#### Instructions for the task:
Each line below with the word "山西经济日报" needs to be copied.

#### Data:
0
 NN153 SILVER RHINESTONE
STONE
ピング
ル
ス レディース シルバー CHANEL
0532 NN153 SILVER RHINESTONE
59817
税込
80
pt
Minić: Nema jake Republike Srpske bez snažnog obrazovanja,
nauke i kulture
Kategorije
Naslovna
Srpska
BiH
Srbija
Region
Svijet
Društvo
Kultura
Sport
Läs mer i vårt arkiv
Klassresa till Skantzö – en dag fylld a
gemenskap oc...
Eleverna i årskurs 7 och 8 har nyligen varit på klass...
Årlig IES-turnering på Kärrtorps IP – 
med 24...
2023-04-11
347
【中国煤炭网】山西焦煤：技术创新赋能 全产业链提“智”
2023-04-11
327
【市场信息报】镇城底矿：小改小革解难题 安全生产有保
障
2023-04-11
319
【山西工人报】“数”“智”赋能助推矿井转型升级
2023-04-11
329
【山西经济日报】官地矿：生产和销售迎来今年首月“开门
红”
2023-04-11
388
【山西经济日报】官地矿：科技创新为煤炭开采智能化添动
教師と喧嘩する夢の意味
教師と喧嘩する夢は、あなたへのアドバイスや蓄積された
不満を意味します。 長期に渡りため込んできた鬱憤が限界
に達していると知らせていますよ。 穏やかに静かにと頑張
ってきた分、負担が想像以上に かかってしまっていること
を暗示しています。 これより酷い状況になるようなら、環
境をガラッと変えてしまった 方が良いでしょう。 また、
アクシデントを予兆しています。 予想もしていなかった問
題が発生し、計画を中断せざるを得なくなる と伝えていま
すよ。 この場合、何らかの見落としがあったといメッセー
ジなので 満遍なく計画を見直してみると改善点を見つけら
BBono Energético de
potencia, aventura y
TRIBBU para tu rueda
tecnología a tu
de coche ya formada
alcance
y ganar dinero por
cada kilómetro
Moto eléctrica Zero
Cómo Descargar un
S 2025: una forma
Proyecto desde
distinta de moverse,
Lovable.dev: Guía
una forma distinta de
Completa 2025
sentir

#### Finished task:
【山西经济日报】官地矿：生产和销售迎来今年首月“开门
【山西经济日报】官地矿：科技创新为煤炭开采智能化添动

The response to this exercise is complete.